The word “left” comes from the O.E. word for ‘weak’, in other languages, the word for left loosely translates as “clumsy.” Now, I know I’m clumsy, but only in terms of gross motor movement. From the elbow down, I’m anything but clumsy - I’m outright gifted. In my mind, I can string words together to bring men to tears with their eloquence. But these are not the things that will help you escape a saber-toothed tiger. As it turns out, we aren’t clumsy because of any deficiency of the right brain, but because of the aforementioned hemispherical communication. A left-brained (right-handed) person receives only one set of commands from the brain (“Run fast. Get up that tree.”) in times of crisis. A right-brained (left-handed) person is receiving two command sets, from two parts of the brain that process situations differently (“Run fast. Get up that tree. Wait, cat’s don’t swim, get to the river. No, the tree. Oh, God, there are fangs in my kidneys.”).


Granted, it’s the difference between .25 seconds and 1.25 seconds, but that’s a long time when being chased by a smilodon (or so I’d imagine. Eventually a left-handed neanderthal developed the spear and made short work of ‘em).


This roughly explains why the upstairs hallway at my parents house is fettered with the athletic accolades of my two right-handed brothers, and not one contribution to the scholastic sports legacy by yours truly. But it still does not the absence of my science fair honors or my National Latin Exam medals.


How does this translate to art? I would think that would be self-evident. Survival without tools or agriculture was possible, but civilization was not. Those humans capable or a greater level of creative, lateral thought made civilization possible with the creation of tools and the domestication of plants and animals.


So, in other words, art is what sets us apart from the animals. Being able to think creatively enabled us to settle into one place, divide our labor, develop an artisan class, and carve a niche for art in society that never existed before, is not necessary for survival, but is essential for living. Art pervades everything we do. The cultivation of plants is an art. The engineering of an automobile is an art. The writing of a newspaper article is an art.


Sure some of those are formulaic, but then, so is printmaking. I can’t skip a step, or there’ll be no ink on my plate and thus no image. But within each craft, the true artists always emerge and garner greater recognition. Because not only does society need art, it needs artists (but that’s another essay altogether).


Life is tough; it had always been.

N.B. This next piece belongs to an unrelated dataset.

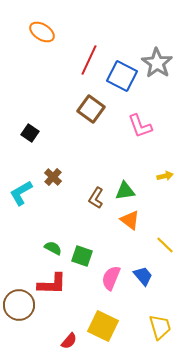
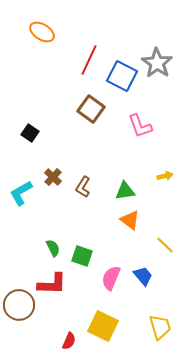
brown L-shape: moved 13 px left, 11 px up
green semicircle: rotated 36 degrees clockwise
red semicircle: rotated 18 degrees counterclockwise
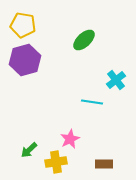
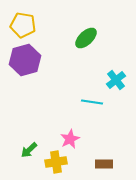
green ellipse: moved 2 px right, 2 px up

Sometimes, inhumanly so. At those times, we need the artist to remind us of our own humanity, or the humanity of those around us, across the globe from us, or preceeding us by years, decades, or centuries.

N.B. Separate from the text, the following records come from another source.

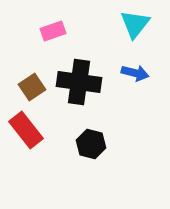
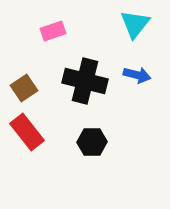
blue arrow: moved 2 px right, 2 px down
black cross: moved 6 px right, 1 px up; rotated 6 degrees clockwise
brown square: moved 8 px left, 1 px down
red rectangle: moved 1 px right, 2 px down
black hexagon: moved 1 px right, 2 px up; rotated 16 degrees counterclockwise
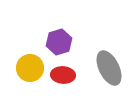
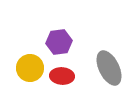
purple hexagon: rotated 10 degrees clockwise
red ellipse: moved 1 px left, 1 px down
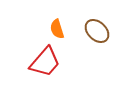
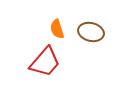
brown ellipse: moved 6 px left, 1 px down; rotated 30 degrees counterclockwise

This essay sat three-quarters finished in my computer for weeks. I couldn’t find a way to finish it until we attended the Berkshire Veteran’s Photography Project opening reception last night. As we stood looking at large scale portraits of veterans, while the vets themselves mulled about the room, sharing experiences with but civilians and veterans alike, it struck me. This is a perfect example of the necessity of art in human history. The veterans all posed unsmiling, upright. But the photographer had still coaxed the personality out of his subjects. Sam could stand stony-faced, but couldn’t hide the smile in his eyes from the camera. Every line in Ralph’s face seemed to tell a story.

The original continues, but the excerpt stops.